Golden State Killer: Patton Oswalt on Michelle McNamara, Catching a Serial Killer

Patton Oswalt has had an insane two days, but really, the insanity began years ago. Michelle McNamara, his investigative-journalist wife, died unexpectedly in 2016, leaving the actor/comedian a single father and leaving her life’s work unfinished. Then Oswalt, along with a couple of McNamara’s colleagues, Billy Jensen and Paul Haynes, completed I’ll Be Gone in the Dark, her gripping, obsessive true-crime book about a monster she had dubbed the “Golden State Killer.” McNamara had faith that the man, who was responsible for 12 murders and more than 50 rapes, would eventually be brought to justice. And she was convinced that old DNA evidence – the crimes took place between 1976 and 1986 – coupled with new technology would play a key role in ending the story.
This week – on the very day that an HBO documentary series based on her book began filming, and almost exactly two years to the day after her death – McNamara might have been proved right. The alleged killer, Joseph James DeAngelo, was arrested and charged with two of the murders, and authorities have reportedly linked him to the rest via DNA evidence, using information from a “commercial online genealogy database,” according to The New York Times. It was almost exactly as she predicted. As Haynes and Jensen wrote in the book, “The idea that the answer to this mystery is probably hiding in the databases of 23AndMe.com and Ancestry.com kept Michelle up at night.”
Early the morning after the arrest, Oswalt’s phone began to light up as the news broke. He caught a plane to New York, where an appearance on Late Night With Seth Meyers gave the slightly bewildered comic a chance to process some of his emotions and pay tribute to McNamara. Rolling Stone caught up with him just after he landed back home in Los Angeles on Thursday; he was exhausted, slightly jubilant and a bit stern, sometimes all in the same sentence –an understandable combination of emotions considering the particularly unusual web he’d crawled through in 48 hours.
Can you walk me through what your day was like on Wednesday, when the news first broke that an arrest had been made?
I kinda tweeted it all out! Tuesday I was in Chicago doing a book event, which was also being filmed for this HBO documentary. The whole [McNamara] family was there. We talked about the book, talked about the case – me, Billy Jensen, Paul Haynes. One of us said, “Time’s running out for this guy.” We went to bed around 11, then Wednesday morning around 4 a.m., texts start pinging in. “They caught this guy, it seems real.” The rest of the day was airport, New York, interviews, calling people, answering texts. You can imagine.

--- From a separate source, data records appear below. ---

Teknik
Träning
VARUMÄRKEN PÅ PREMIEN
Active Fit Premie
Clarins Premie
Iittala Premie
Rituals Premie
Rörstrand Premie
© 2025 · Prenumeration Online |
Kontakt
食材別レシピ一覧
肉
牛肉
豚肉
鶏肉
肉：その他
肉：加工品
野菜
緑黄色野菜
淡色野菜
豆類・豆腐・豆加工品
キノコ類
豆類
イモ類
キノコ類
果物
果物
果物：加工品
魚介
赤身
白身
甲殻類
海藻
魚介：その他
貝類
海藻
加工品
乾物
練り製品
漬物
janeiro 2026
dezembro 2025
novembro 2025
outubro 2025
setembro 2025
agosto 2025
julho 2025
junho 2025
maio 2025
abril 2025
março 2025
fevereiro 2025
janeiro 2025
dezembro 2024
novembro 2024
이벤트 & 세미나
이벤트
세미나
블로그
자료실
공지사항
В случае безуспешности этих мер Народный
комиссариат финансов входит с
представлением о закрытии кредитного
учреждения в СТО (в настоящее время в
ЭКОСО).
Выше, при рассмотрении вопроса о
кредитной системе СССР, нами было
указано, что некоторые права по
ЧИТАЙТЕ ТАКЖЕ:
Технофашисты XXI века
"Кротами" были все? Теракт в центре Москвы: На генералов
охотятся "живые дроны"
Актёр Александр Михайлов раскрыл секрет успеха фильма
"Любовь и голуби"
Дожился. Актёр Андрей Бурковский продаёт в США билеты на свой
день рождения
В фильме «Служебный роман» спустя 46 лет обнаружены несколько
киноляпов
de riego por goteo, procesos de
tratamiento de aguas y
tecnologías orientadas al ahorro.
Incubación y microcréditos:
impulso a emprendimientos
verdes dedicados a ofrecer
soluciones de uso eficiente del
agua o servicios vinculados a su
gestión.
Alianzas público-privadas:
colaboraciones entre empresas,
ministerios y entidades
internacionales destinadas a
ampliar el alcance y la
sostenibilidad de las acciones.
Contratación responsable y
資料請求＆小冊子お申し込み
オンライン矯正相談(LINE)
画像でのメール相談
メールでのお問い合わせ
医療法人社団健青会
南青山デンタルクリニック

[Before the arrest,] did you actually feel like things were closing in, that “time was running out” for the killer?
I didn’t feel like things were closing in at all. I was just being hopeful about it. I didn’t have any information or intuition about anything.

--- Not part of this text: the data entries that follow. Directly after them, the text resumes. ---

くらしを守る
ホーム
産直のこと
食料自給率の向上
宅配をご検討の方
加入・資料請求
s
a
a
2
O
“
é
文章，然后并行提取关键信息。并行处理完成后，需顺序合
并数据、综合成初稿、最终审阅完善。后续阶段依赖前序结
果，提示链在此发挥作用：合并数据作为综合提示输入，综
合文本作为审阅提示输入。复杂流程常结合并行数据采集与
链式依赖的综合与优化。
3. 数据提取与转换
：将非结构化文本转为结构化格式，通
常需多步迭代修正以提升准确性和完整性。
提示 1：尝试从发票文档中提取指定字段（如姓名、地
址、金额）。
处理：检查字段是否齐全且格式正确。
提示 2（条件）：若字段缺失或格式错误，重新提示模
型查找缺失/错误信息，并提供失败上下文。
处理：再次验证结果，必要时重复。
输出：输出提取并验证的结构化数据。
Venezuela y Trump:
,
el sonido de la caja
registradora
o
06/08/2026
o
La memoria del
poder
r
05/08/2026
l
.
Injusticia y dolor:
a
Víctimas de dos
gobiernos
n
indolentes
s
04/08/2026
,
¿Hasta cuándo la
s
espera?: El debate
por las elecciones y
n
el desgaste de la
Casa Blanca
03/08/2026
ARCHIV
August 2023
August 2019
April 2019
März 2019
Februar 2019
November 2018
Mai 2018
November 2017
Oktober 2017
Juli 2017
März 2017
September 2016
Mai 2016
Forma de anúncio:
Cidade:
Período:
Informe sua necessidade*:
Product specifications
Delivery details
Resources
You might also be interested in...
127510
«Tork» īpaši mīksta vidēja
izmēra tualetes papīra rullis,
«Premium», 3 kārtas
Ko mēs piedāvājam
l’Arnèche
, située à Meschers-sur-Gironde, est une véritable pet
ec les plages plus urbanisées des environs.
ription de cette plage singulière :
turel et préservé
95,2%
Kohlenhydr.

At the press conference announcing Joseph DeAngelo’s arrest, a reporter asked whether Michelle’s book had anything to do with the case being solved, and the answer from authorities was essentially that no, it hadn’t. People on Twitter, including you, feel that that’s not entirely true. In your mind, what did Michelle’s work do to help bring him to justice?
It put way more light and attention on this case. Even before she passed away, there were suddenly news reports about it. 48 Hours did a piece after she passed away, and there was a lot more activity on the message boards. So of course it increased attention. I’m not trying to minimize the work of the police and the investigators at all. I know what they went through. Michelle was interviewing those guys for years. She knew the decades of frustration. But I certainly think that the book helped.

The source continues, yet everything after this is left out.